When King confides to Rodriguez his guilt at leading the men into an ambush, Rodriguez responds with gratitude and says he might consider reenlisting so that his family can get a green card. King gains peace of mind and has no further flashbacks, symbolically suggesting that his fears were all for naught and that the military takes care of its own.
The climax of the film occurs after Tommy's funeral when Shriver punches King while screaming, "That's for running out on us, for coming home too late [to save Tommy], and for general principle." They fall to the ground and wrestle over the graves, a blatant metaphor for King wrestling with his own demons and the potential of another tour in Iraq that may bring his own death or self-destruction.
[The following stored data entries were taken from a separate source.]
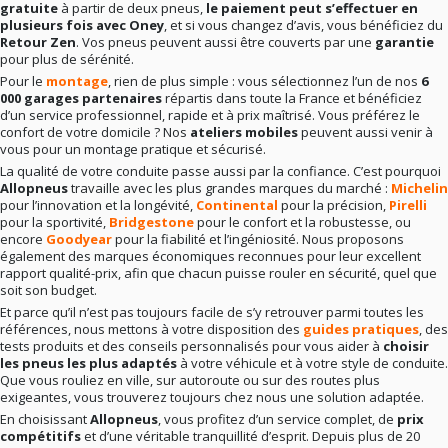
gratuite
à partir de deux pneus,
le paiement peut s’effectuer en
plusieurs fois avec Oney
, et si vous changez d’avis, vous bénéficiez du
Retour Zen
. Vos pneus peuvent aussi être couverts par une
garantie
pour plus de sérénité.
Pour le
montage
, rien de plus simple : vous sélectionnez l’un de nos
6
000 garages partenaires
répartis dans toute la France et bénéficiez
d’un service professionnel, rapide et à prix maîtrisé. Vous préférez le
confort de votre domicile ? Nos
ateliers mobiles
peuvent aussi venir à
vous pour un montage pratique et sécurisé.
La qualité de votre conduite passe aussi par la confiance. C’est pourquoi
Allopneus
travaille avec les plus grandes marques du marché :
Michelin
pour l’innovation et la longévité,
Continental
pour la précision,
Pirelli
pour la sportivité,
Bridgestone
pour le confort et la robustesse, ou
encore
Goodyear
pour la fiabilité et l’ingéniosité. Nous proposons
également des marques économiques reconnues pour leur excellent
rapport qualité-prix, afin que chacun puisse rouler en sécurité, quel que
soit son budget.
Et parce qu’il n’est pas toujours facile de s’y retrouver parmi toutes les
références, nous mettons à votre disposition des
guides pratiques
, des
tests produits et des conseils personnalisés pour vous aider à
choisir
les pneus les plus adaptés
à votre véhicule et à votre style de conduite.
Que vous rouliez en ville, sur autoroute ou sur des routes plus
exigeantes, vous trouverez toujours chez nous une solution adaptée.
En choisissant
Allopneus
, vous profitez d’un service complet, de
prix
compétitifs
et d’une véritable tranquillité d’esprit. Depuis plus de 20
The ultimate tragedy of the movie is Brandon's decision to return to his unit from going AWOL, as he falls into formation and rides the bus to his deployment in Iraq, sitting next to his gung-ho buddy Shriver. It is a shame, because one is left to wonder what could have been and what other choices--beyond joining the movement of underground fugitives escaping to Canada--King might have had.
What if Brandon King's best friend had been war resister Camilo Mejía rather than Shriver, for example, or if he had heard about Winter Soldier? What if Brandon had met IVAW or read Soldiers in Revolt?
Unfortunately, with no antiwar voice in the movie and with no movement to open the space for GI resistance, the possible is silenced as impossibility. Even more tragic, this disappointing finale may be the likely reality for many, given the overall weakness of the antiwar movement. This is the tragic loss that must be stopped.